--- Exercise brief ---
Exactly as written, print every line of the listing below and omit its pictures.

--- Listed entries ---
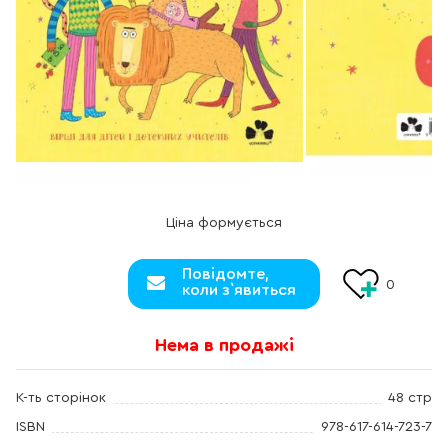
Ціна формується
Повідомте,
0
коли з`явиться
Нема в продажі
К-ть сторінок
48 стр
ISBN
978-617-614-723-7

--- Solution to this exercise ---
Ціна формується
Повідомте,
0
коли з`явиться
Нема в продажі
К-ть сторінок
48 стр
ISBN
978-617-614-723-7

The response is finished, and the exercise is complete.